Loyalty to family and pack was ingrained in a shifter’s bones, the connection vital to their wolf’s mental stability.

Voluntarily losing an Alpha in tandem with a littermate would have ripped any Ferwyn male apart.

It was a miracle he didn’t turn feral under the stress of the additional loss.

A miracle he was standing there with Johnnie at all.

“I’m so sorry.” Slamming against his chest, she slid her arms around his middle, molding her body to his, trying to absorb his pain. What could have happened in Jacob’s past for him to decide to leave behind blood kin?

“Long time ago,” he rasped, setting his unopened bottle next to the forgotten cookies.

“You’re still allowed to miss him, regardless of the number of years you’ve spent apart.” Johnnie locked her wrists behind his back. A Ferwyn’s inherent need to provide solace to a grieving clanmate had nothing to do with how tightly she held on.

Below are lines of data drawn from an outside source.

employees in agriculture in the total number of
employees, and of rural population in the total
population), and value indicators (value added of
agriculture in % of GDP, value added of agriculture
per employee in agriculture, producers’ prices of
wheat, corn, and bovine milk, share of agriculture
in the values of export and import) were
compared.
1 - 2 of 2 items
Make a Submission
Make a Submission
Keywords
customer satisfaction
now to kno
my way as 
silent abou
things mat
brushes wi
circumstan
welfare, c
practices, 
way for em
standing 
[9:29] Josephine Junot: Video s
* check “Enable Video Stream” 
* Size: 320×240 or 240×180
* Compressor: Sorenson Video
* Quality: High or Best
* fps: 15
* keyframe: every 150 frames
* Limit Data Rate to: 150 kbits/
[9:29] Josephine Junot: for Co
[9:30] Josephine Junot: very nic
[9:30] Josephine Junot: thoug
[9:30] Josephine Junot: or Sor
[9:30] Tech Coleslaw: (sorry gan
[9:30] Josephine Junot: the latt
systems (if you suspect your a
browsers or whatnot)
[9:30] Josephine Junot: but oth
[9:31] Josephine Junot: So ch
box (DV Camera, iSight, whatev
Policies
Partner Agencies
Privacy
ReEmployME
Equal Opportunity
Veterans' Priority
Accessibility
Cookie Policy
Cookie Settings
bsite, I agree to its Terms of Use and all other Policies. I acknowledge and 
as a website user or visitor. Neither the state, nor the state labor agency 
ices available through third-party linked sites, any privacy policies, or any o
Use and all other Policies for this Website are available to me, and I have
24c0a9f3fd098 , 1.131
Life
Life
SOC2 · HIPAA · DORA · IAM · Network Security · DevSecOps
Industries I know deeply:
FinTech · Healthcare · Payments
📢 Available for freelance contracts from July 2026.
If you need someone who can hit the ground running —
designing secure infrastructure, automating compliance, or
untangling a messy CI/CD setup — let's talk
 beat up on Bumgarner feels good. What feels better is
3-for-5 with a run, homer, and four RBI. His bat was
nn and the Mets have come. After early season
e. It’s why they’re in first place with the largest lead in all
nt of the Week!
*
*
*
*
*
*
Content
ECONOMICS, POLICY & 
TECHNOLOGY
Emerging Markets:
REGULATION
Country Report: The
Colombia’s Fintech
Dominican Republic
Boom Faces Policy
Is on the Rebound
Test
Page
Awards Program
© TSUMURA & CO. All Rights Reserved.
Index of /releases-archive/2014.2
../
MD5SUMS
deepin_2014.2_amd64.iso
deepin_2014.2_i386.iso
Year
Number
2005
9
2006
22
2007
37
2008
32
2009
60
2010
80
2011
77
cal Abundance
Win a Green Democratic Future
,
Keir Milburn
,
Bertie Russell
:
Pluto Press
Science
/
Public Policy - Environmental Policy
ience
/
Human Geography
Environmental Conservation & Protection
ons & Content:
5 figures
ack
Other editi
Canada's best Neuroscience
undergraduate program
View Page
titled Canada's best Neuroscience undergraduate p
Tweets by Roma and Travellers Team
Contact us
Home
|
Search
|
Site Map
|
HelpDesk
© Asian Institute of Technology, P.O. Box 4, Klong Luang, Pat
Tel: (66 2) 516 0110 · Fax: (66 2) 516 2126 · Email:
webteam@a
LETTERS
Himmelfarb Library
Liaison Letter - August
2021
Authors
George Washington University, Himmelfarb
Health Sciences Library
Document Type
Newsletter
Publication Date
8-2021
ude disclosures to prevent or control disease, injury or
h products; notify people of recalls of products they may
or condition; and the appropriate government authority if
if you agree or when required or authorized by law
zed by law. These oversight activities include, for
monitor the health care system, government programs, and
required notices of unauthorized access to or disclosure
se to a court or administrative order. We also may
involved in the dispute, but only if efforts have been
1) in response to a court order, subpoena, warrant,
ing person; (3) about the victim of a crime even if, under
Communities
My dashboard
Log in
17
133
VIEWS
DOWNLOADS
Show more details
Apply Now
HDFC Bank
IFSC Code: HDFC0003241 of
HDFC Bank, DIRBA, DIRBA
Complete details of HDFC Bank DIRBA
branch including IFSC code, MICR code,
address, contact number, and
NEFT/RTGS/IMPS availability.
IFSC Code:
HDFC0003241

“Jeremiah is missing.” His arms closed around her, chin settling on the top of her head. “He disappeared two weeks ago.”

“But you know where he is now. That was the vital information you said you were waiting on at Chess. You’re going after him, aren’t you?”

Another grunt, his calloused fingers absently stroking the sliver of skin exposed by her cropped sweater.

“Can you tell me what happened?”

“He was declared a rebel, then outcast by his príoh.”

“Your brother joined the Knights of Humanity as a pack Alpha?” Johnnie asked him softly. Gently. The guilt in his voice as recognizable as the slight mildew scent assailing her nose.

“Yes.” A heavy pause. “And no.”

“ Yes, he was a part of the KoH, but no, he wasn’t an Alpha at the time?” She feared Jeremiah’s situation was worse than first imagined.

“He was compromised.” The scent of pine sharpened along with a smell that reminded her of scorched popcorn. Jacob was angry. “Magically.”

Incapable of hiding her shock, her mouth fell open and her head drew back with a jerk, dislodging Jacob’s chin.

It was common knowledge the spell used to push the Dádhe into attacking humans at Chess was cast by a witch, but an Anwyll’s magic couldn’t supplant the bond a shifter held with their Alpha.